Structure of SAT2/G-g3Cpro(1-208)
A complete dataset to 3.2 Å resolution was obtained from crystals of SAT2/G-g3Cpro(1-208). The crystals belong to space-group P32 and have a long c-axis (318.5 Å). The diffraction data were phased by molecular replacement using a search model based on the crystal structure of type A1061 FMDV 3Cpro, which is 80% identical in amino-acid sequence to SAT2/G-g3Cpro(1-208) (see Materials and Methods). This gave an unambiguous solution with a log likelihood gain of 1495 (McCoy et al., 2007), revealing five molecules in the asymmetric unit. Though of modest resolution, the initial electron density maps (Fig. 2A) were of sufficient quality to guide adjustment of the initial molecular replacement model prior to multiple interleaved rounds of refinement and model building. Because of the limited resolution and non-crystallographic symmetry, refinement was performed using group B-factors and non-crystallographic restraints. Model building was done conservatively—amino acid side-chains were truncated to the Cβ atom in cases where there was no indicative electron density. The final model of SAT2/G-g3Cpro(1-208) contains residues 7–207 for all five chains and has an Rfree of 27.2% and good stereochemistry; full data collection and refinement statistics are given in Table 3.
|a, b, c (Å)||54.0, 54.0, 318.5|
|α, β, γ (°)||α = β = 90; γ = 120|
|Resolution range (Å)||53.1–3.2 (3.37–3.2)|
|No. of independent reflections||17,053|
|Completeness (%)||99.3 (99.5)|
|No. of Non-hydrogen atoms||7,535|
|Average B-factor (Å2)||119|
|RMS deviations—Bonds (Å)e||0.006|
|RMS deviations—Angles (°)||1.1|
|Ramachandran plot (favoured/allowed) %||89.8/10.2|
|PDB Accession Code||5HM2|
As expected, given the high level of amino acid sequence identity with A1061 3Cpro (80%), FMDV SAT2/G-g3Cpro(1-208) adopts the same trypsin-like fold (Fig. 2B), which has been described in detail elsewhere (Birtley & Curry, 2005; Sweeney et al., 2007).
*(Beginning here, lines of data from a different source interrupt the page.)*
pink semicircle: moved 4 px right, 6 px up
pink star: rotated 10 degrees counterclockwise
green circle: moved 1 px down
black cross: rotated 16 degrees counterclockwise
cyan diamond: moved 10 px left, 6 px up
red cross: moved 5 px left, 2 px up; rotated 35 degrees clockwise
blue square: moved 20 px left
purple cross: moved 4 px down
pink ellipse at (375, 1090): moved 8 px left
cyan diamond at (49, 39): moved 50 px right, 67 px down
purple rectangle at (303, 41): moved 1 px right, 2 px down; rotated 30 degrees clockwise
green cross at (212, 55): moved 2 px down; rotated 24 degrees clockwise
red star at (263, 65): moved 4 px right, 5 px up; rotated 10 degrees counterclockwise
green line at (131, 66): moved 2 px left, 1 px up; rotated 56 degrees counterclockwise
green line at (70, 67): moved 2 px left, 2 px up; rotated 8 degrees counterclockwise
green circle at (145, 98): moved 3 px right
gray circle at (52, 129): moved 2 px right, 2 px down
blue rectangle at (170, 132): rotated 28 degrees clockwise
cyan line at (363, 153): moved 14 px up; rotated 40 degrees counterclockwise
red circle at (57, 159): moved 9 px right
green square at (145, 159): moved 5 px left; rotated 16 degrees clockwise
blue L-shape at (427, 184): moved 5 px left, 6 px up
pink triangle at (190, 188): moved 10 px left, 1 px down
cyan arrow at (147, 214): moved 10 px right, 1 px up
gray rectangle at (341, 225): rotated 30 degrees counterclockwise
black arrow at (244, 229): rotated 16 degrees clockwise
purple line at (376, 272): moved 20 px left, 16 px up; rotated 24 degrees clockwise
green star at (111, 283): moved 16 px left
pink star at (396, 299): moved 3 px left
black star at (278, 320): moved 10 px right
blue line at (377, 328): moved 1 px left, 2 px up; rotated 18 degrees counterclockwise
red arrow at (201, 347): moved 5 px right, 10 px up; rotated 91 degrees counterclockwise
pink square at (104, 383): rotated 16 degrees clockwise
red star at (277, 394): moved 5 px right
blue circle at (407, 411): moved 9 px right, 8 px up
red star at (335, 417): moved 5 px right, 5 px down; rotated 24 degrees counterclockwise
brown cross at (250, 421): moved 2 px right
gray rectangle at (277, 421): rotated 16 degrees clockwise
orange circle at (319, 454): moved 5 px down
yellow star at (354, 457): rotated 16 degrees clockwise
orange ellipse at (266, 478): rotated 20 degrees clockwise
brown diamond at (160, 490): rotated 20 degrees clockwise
Superposition of the five molecules in the asymmetric unit shows that they are highly similar to one another (Figs. 1 and 2C)—the pair-wise root mean square deviation in Cα positions between chains is 0.2–0.3 Å. The largest differences are observed in the longest surface-exposed loops, the E1–F1 loop in the N-terminal β-barrel and the B2–C2 loop known as the β-ribbon in the C-terminal β-barrel (Fig. 2C). These are also the regions of greatest difference between SAT2/G-g3Cpro(1-208) and A1061 3Cpro; (overlay of the two structures yields an overall rms deviation in Cα positions of ∼0.6 Å) (Fig. 2D). The flexibility of the β-ribbon, which shifts in position to aid peptide binding, has been noted before (Zunszain et al., 2010) and clearly it plays a similar role in SAT-type 3C proteases.
The results reported here provide a template structure of a SAT-type FMDV 3C protease that should be of value in directing molecular investigations of this group of proteases. Although it is frustrating that higher-resolution diffraction data were not obtained, given that initial crystals of SAT2/G-g3Cpro(1-208) diffracted to 2 Å, this should be possible with further optimization. Likewise, since soluble 3Cpro was found to be purified from three other SAT-type viruses—notably SAT1/NIG/5/81—crystal structures for these proteases may well also be achievable.